TASK INSTRUCTIONS: Look below for the line that contains "mayor cantidad de", then copy it and each following line exactly, through and including the line that contains "desde 2005, mientras".

RECORDS SUPPLIED:
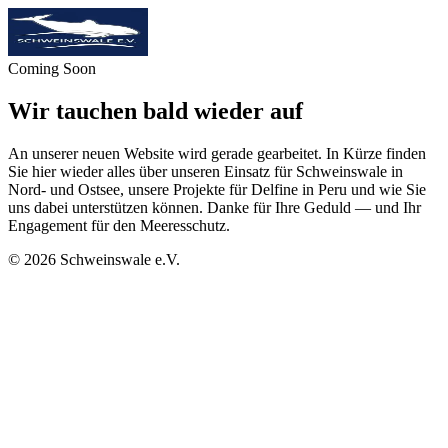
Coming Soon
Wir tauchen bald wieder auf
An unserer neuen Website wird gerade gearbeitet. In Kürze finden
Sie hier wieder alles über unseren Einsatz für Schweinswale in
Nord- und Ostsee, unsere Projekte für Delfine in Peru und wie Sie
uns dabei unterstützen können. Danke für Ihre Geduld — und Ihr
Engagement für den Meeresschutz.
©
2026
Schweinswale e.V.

* * *

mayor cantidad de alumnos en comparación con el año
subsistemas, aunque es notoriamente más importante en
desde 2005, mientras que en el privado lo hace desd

ANSWER TO THE PROBLEM:
mayor cantidad de alumnos en comparación con el año
subsistemas, aunque es notoriamente más importante en
desde 2005, mientras que en el privado lo hace desd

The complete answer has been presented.